30 is...

There’s so much build-up to turning 30. For what?!

I had been psyching myself up about turning 30 for months before my actual birthday mainly because that’s what I thought I was supposed to do. Everyone was asking me “Oh! What will you do? How will you celebrate?”

I suspected many of these questions were because people wanted to have, or at least be invited to, a party. However, one thing most people don’t know about me is that I despise birthday parties. Not other people’s, only my own. So much so that I will go out of my way to not tell people when my birthday is and then run out of town for the weekend so I can be alone. And I’d also like to recognize that I know there are people who would want to help celebrate this milestone in my life with me. I considered the fact that by intentionally avoiding celebrations and attention I would block people from expressing how they share a love for me. However, for whatever reason, my heart told me I needed to spend this birthday in relative solitude. I’m not sure exactly why that was, my therapist hasn’t gotten that far yet so stay tuned for a follow-up.

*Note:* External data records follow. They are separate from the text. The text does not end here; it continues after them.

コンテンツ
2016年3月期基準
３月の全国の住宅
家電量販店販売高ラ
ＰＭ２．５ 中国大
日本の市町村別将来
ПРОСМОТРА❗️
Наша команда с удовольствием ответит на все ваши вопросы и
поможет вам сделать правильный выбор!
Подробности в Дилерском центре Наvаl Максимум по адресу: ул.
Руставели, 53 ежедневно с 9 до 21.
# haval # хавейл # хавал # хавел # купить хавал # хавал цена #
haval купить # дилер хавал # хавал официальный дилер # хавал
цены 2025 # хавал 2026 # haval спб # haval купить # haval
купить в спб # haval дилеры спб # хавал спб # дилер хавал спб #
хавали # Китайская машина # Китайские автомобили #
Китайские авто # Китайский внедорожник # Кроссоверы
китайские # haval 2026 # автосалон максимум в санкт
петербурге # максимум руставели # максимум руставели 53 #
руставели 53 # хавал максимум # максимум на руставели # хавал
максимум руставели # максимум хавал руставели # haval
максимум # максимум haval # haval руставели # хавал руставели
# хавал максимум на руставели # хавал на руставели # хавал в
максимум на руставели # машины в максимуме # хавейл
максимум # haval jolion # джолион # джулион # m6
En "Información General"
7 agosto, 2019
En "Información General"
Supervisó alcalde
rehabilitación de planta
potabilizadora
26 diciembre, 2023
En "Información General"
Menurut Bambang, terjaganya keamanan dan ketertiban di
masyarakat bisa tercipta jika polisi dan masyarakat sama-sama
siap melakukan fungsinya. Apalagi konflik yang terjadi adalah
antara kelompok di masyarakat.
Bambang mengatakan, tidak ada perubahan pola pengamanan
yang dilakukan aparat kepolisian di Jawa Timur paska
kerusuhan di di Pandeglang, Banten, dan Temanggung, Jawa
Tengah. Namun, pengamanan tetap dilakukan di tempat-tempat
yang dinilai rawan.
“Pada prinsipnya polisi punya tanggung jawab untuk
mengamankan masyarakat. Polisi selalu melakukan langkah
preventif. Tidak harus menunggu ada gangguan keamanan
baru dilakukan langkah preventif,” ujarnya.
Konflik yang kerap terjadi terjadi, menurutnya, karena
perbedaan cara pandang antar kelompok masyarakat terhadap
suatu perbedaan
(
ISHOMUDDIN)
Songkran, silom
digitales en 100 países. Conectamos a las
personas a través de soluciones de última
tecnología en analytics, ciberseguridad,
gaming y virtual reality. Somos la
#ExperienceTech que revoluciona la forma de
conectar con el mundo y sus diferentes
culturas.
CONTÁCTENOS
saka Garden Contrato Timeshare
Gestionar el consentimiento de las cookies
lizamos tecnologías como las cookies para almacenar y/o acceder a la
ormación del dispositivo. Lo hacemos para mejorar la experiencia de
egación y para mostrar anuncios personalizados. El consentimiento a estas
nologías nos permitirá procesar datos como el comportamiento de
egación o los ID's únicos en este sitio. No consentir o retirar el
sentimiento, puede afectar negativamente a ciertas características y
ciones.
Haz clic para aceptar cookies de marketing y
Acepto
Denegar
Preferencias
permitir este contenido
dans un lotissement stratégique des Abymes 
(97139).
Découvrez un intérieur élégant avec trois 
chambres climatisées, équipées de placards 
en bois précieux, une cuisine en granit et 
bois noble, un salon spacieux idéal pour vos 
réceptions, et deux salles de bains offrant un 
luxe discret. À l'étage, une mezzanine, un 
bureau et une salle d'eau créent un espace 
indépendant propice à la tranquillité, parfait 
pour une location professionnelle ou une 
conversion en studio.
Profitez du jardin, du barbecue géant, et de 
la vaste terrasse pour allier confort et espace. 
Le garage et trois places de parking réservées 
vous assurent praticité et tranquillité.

Anyway, I mulled around several ideas: all involving travel and all with a guest list of zero. I eventually settled on New York City because it’s familiar and wouldn’t require pre-planning or research. Don’t get me wrong, there were plenty of new places I wanted to try out. But I wanted something that was stress-free logistically.

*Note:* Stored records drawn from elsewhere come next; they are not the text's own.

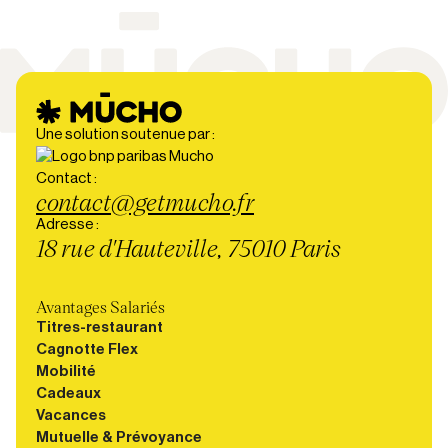
Une solution soutenue par :
Contact :
contact@getmucho.fr
Adresse :
18 rue d'Hauteville, 75010 Paris
Avantages Salariés
Titres-restaurant
Cagnotte Flex
Mobilité
Cadeaux
Vacances
Mutuelle & Prévoyance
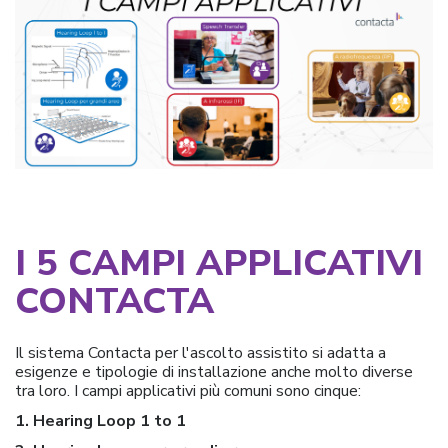
I 5 CAMPI APPLICATIVI
CONTACTA
Il sistema Contacta per l'ascolto assistito si adatta a
esigenze e tipologie di installazione anche molto diverse
tra loro. I campi applicativi più comuni sono cinque:
1.
Hearing Loop 1 to 1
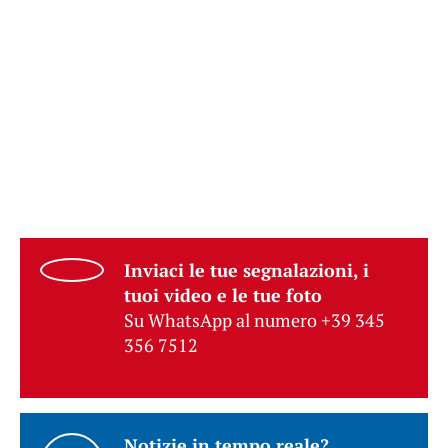
Inviaci le tue segnalazioni, i
tuoi video e le tue foto
Su WhatsApp al numero +39 345
356 7512
Notizie in tempo reale?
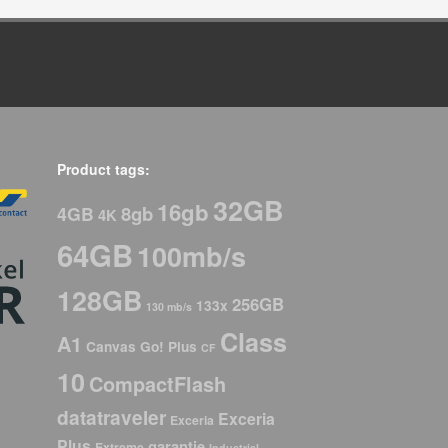
Product tags:
32GB
16gb
8gb
4GB
4K
64GB
100mb/s
128GB
256GB
133x
130 mb/s
Class
A1
Canvas Go! Plus
CF
10
CompactFlash
datatraveler
Exceria
Exceria
Plus
garantie
Extreme
Industrial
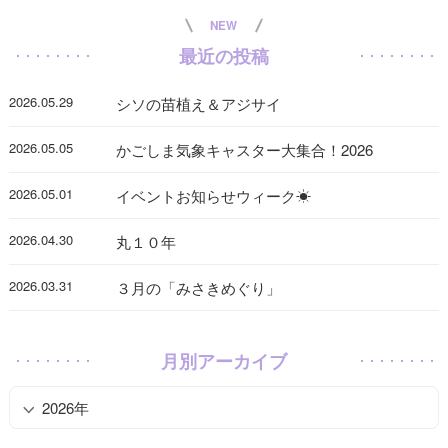
NEW
最近の投稿
2026.05.29
シソの苗植え＆アジサイ
2026.05.05
かごしま気象キャスター大集合！2026
2026.05.01
イベントお知らせウィーク☀
2026.04.30
丸１０年
2026.03.31
３月の「みさきめぐり」
月別アーカイブ
2026年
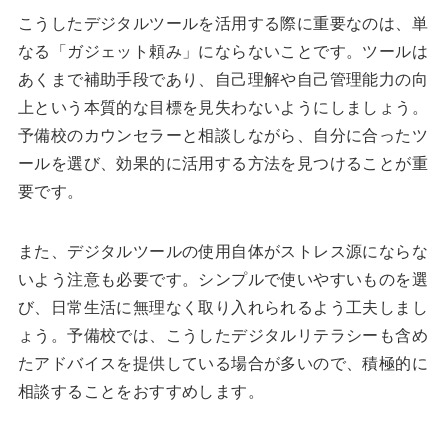
こうしたデジタルツールを活用する際に重要なのは、単
なる「ガジェット頼み」にならないことです。ツールは
あくまで補助手段であり、自己理解や自己管理能力の向
上という本質的な目標を見失わないようにしましょう。
予備校のカウンセラーと相談しながら、自分に合ったツ
ールを選び、効果的に活用する方法を見つけることが重
要です。
また、デジタルツールの使用自体がストレス源にならな
いよう注意も必要です。シンプルで使いやすいものを選
び、日常生活に無理なく取り入れられるよう工夫しまし
ょう。予備校では、こうしたデジタルリテラシーも含め
たアドバイスを提供している場合が多いので、積極的に
相談することをおすすめします。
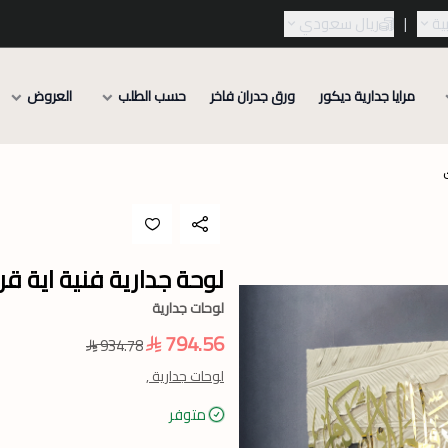
ية
|
ريال سعودي
مرايا جدارية ديكور
ورق جدران فاخر
حسب الطلب
العروض
لوحة جدارية فنية اية قرا
لوحات جدارية
794.56
934.78
لوحات جدارية ,
متوفر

I knew months ago that I wanted to spend my day doing something that brings me endless joy and I didn’t have to think very much to figure out what that is: observing, consuming, and interacting with works of art. I wanted to disassociate from everything, to be quite honest, and get lost in the endless corridors of The Met.

“How do you feel”

“It’s the big ~ThIrTy~”

“You’re an old man now”

Do I feel different? 

Am I somehow changed?

When will I start making more money?

Does the existential crisis start now or do I need to redeem a coupon for it?

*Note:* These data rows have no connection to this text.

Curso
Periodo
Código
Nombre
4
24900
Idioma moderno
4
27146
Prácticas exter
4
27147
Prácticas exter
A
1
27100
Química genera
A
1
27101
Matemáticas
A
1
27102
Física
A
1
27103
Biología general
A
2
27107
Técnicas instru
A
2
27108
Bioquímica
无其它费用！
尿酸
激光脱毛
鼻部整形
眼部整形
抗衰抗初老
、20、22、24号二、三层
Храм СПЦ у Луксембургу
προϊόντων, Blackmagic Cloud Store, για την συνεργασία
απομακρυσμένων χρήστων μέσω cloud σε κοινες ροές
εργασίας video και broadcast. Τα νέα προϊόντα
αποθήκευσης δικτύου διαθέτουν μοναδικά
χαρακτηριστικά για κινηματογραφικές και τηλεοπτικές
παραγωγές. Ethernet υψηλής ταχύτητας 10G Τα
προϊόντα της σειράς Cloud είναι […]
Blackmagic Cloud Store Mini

Countless people have either asked me similar questions or made similar comments to me for the past several months, even before my birthday. In fact, I’ve been asked these questions in some form for the entirety of my mid/late 20s. People seemingly expect me to produce some grand proverb, epiphany, or reflection on my life thus far. But of course, in their defense, I have done the exact same to others who reached the same milestone. Why, though, do we make such a big deal out of turning 30? 

I can’t help but think that people ask their questions because they are longing to learn more and to understand. That is, after all, why I ask others the same — it’s because I want to arm myself with their wisdom. The old adage “learn from other people’s mistakes so you don’t have to figure it out the hard way” rings true, I suppose.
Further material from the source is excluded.